As Chronotis/Salyavin is not killed, (as the easy way out of this) at the end but survives the encounter. The Doctor is left with an interesting moral-dilemma, about their friendship. Rather than turn Salyavin into to the Time Lords, the Doctor leaves Salyavin on Earth, to carry on retirement.
Christopher Neame is also rather good, as main villain Skagra. With his interesting odd look and silver ‘Quentin Crisp’ dress-sense. He makes a dangerous opponent – with his ‘mind-stealing’ silver balls, which he unleashes from a carpet bag and uses, to steal the knowledge of his victims.
For once aswell, Who gets the ‘man-in-a-suit’ monster-look just right, with the towering and powerful looking silicone based lifeforms – The Krarg. The Krarg look the part and their few scenes (which were shot), include the cliffhanger from the end of episode 5; which proved that they were useful baddies.
Some of the Cambridge location scenes, were later reused in The Five Doctors; due to Tom Baker’s reluctance to take part. Including footage of the Fourth Doctor “punting” down a canal in a gondola.

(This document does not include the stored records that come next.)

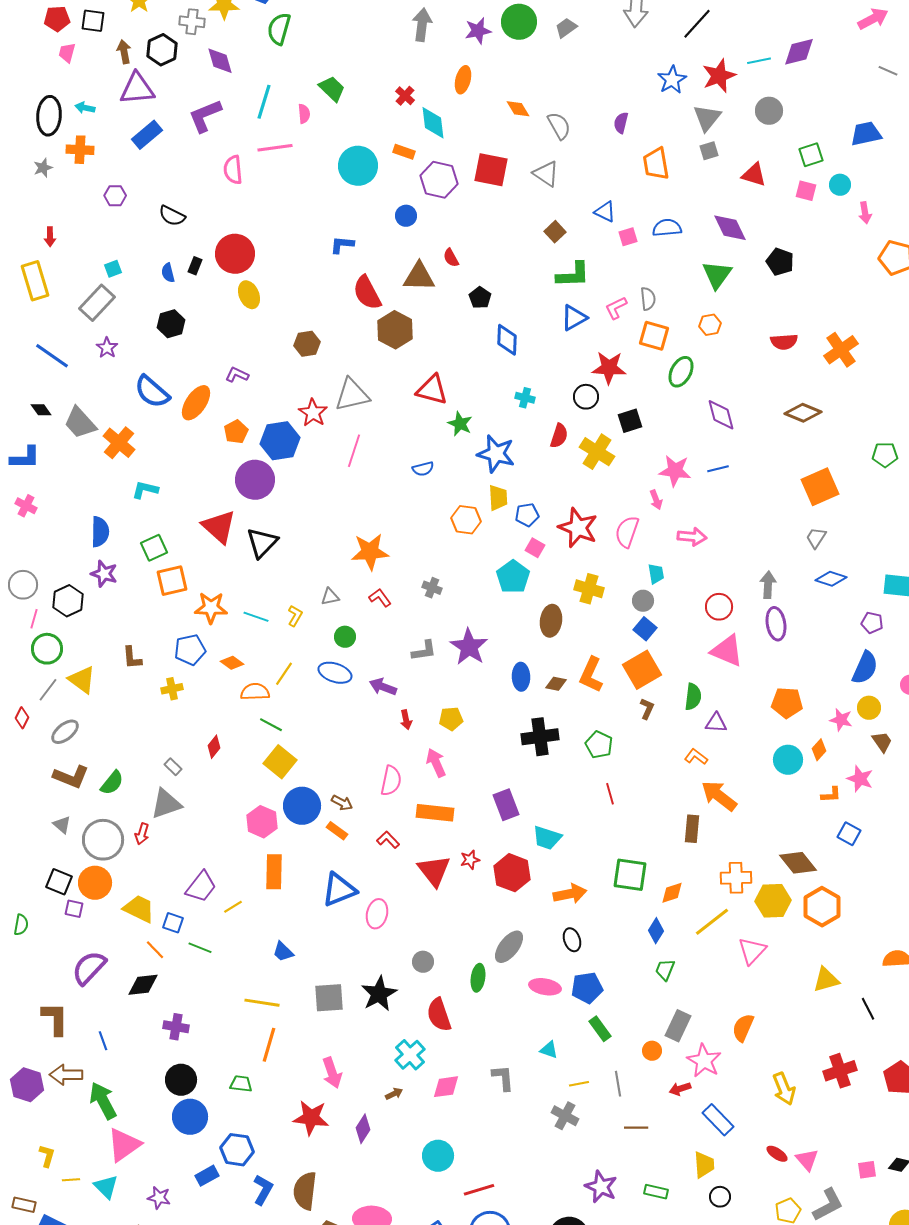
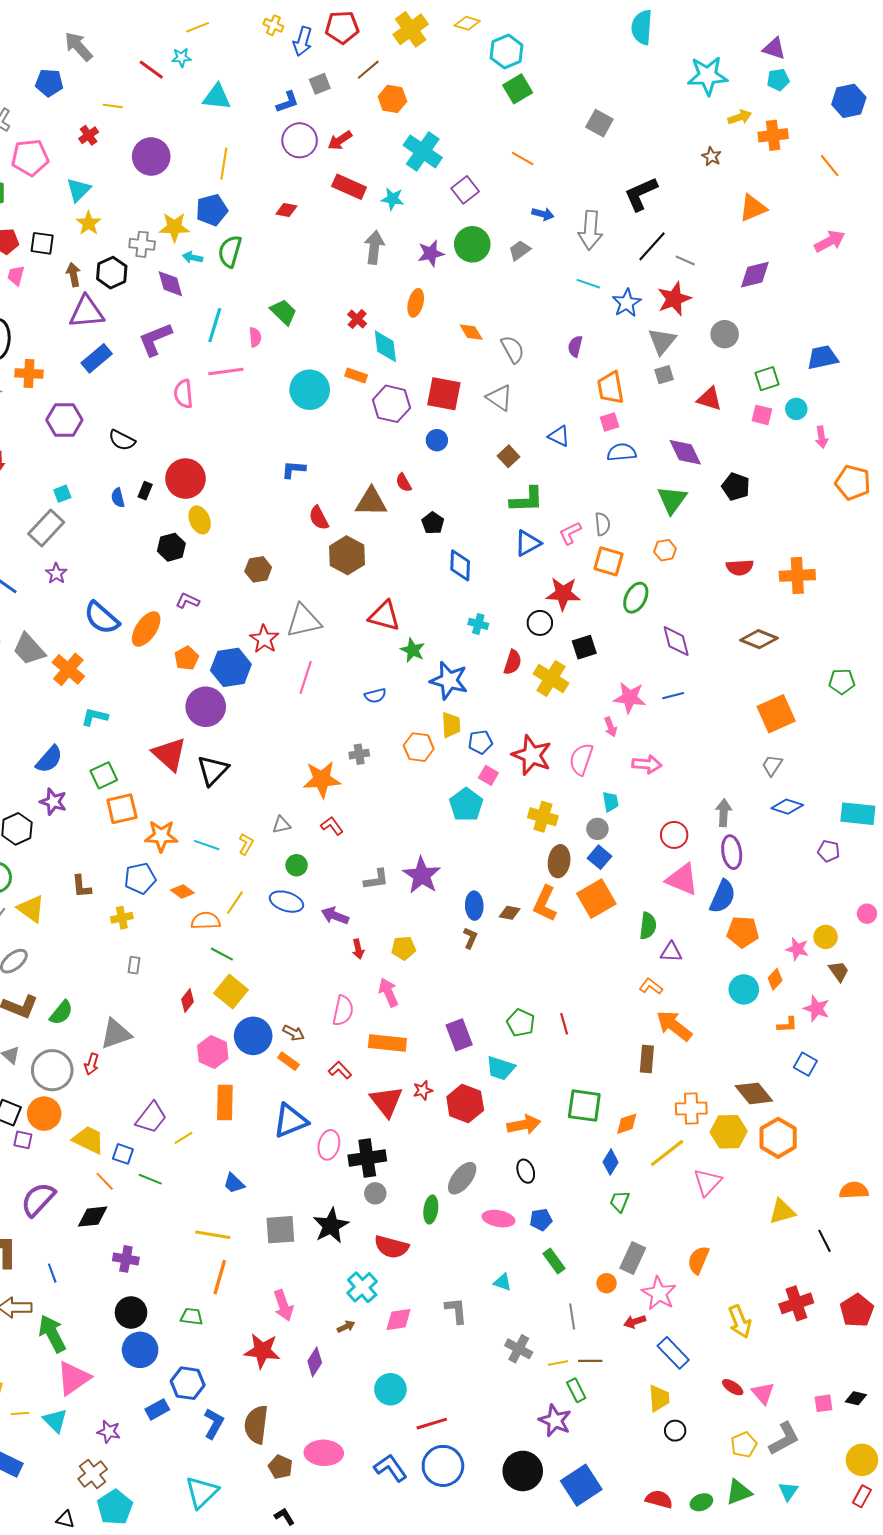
cyan line: (759, 61) -> (588, 284), moved, turned 30
gray line: (888, 71) -> (685, 260), moved
cyan arrow: (85, 108) -> (193, 257), moved
purple hexagon: (115, 196) -> (64, 420), size x1.6
blue circle: (406, 216) -> (437, 440), moved
pink square: (628, 237) -> (610, 422), moved
red semicircle: (367, 293) -> (319, 518), size x0.7
black hexagon: (171, 324) -> (171, 547), moved
orange cross: (841, 350) -> (797, 575), turned 32
blue semicircle: (100, 532) -> (49, 759), turned 40
gray cross: (432, 588) -> (359, 754), moved, turned -30
brown ellipse: (551, 621) -> (559, 861), moved
blue semicircle: (865, 668) -> (723, 897), moved
brown L-shape: (647, 709) -> (470, 938), moved
black cross: (540, 737) -> (367, 1158), moved
green pentagon: (599, 745) -> (521, 1023), moved
red diamond: (214, 747) -> (188, 1001), moved
gray rectangle: (173, 767) -> (134, 965), moved, turned 54
blue pentagon: (587, 988) -> (541, 1220), size x0.7
red semicircle: (439, 1015) -> (391, 1247), turned -56
yellow line: (579, 1084) -> (558, 1363), moved
green rectangle: (656, 1192) -> (576, 1390), moved, turned 50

Big Finish did a new audio version of Shada, in 2003 (with the Eighth Doctor cast in the part), a animated cartoon version featuring the Fourth Doctor; was produced in 2010. I 2017, Tom Baker returned and shot some new scenes for a part animated, part real-footage version; playing the Doctor again (after an absence of 36 years from the role).
It’s a real shame that Shada was the serial – that never was, due to the BBC strike. It was an interesting and compelling statement on the civilised Time Lord society – with its own crime and punishment problems.
Shada pretty much split the Who fans down the middle, some thought it compelling and brilliant. Others thought it was big pile of Skag-ra. I sit in the former camp.
One thing is agreed, Shada‘s ability to bring fans back, is without dispute; whether to attempt a new version of it – audio adventure or cartoon. Or, whether just to witness the curious spectacle of the Who – that literally never was.